I spent this morning listening to Dr. Christine Blasey Ford’s testimony. I cried far more tears than I expected to cry, and I could see from the posts on social media that I was not alone.

I welled up with tears of awe at her fortitude and stamina. I cried sad tears because of how she was depicted and picked apart. And I felt so many moments of nauseous disgust.

While she was put on trial in a public arena she never wanted to be in, I thought of all the powerful men who are never put on trial.

The ones who rob thousands of our children from us by declaring needless wars

the ones who destroy precious economic savings through their reckless corporate greed

the ones who abuse and harass and – if any consequence comes to them at all – are quietly let go from their jobs.

None of them given a public, scrutinizing trial.

I will never get over the inequity of who goes on trial and who does not, and how the color of our skin and our gender determines it. And I will keep doing what I can to change it.

There are a thousand things from today we need to talk about together, but today I want to begin with this: I want all of us women to see what we watched today as a play, a kind of narrative – crafted, sculpted, with a point of view that is meant to have a particular impact on us.

The story could have been shaped as one about investigating (truly investigating) a potential crime, or as a story about rape culture in teenage life, or about the patterns of abuse we see amongst powerful men – or all of those. But that is not how the story was shaped for us. The title was given: “Is she telling the truth?” and that question was made the central theme.

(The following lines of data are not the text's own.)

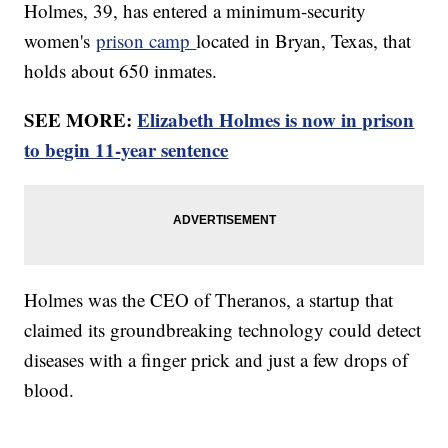
Holmes, 39, has entered a minimum-security
women's
prison camp
located in Bryan, Texas, that
holds about 650 inmates.
SEE MORE:
Elizabeth Holmes is now in prison
to begin 11-year sentence
Holmes was the CEO of Theranos, a startup that
claimed its groundbreaking technology could detect
diseases with a finger prick and just a few drops of
blood.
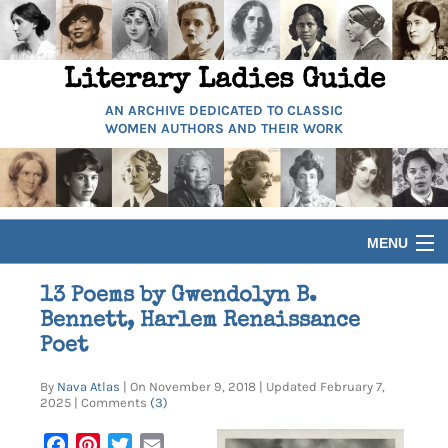
Literary Ladies Guide
AN ARCHIVE DEDICATED TO CLASSIC
WOMEN AUTHORS AND THEIR WORK
MENU
HOME
13 Poems by Gwendolyn B.
Bennett, Harlem Renaissance
BIOGRAPHIES
Poet
By
Nava Atlas
| On November 9, 2018 | Updated February 7,
GUIDES
2025 | Comments
(3)
Facebook
Pinterest
Twitter
Email
ARTICLES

The shaping of the story is intended to shape us as women. It is supposed to teach us that the first question to ask a victim is not, “How can we help?” but “Are you to be believed?” It is intended to imprint into our hearts that if we speak up, we will be met not with compassion, but with skepticism from our fellow human beings, when we most need their support. The story is crafted to vivify for us the caricatures of the conniving woman and the good guy wrongly accused. It is here to teach us women to become skeptical of each other, and then, even worse, to become suspicious of our own memories and experiences.

So, my request today to all of us is this: see the play being performed for your inculcation, and choose not to swallow its narrative. Instead, choose consciously what you will make of what you saw, or heard, or read.

I choose to let it fuel my dedication to diversify who serves in our government.

I choose to not let it teach me to be afraid of all the costs that come with speaking up. I choose instead to be inspired by the courage and values of the woman who did.

I chose to let it provoke questions in me. How can I be more brave? What will I weather for what I care about?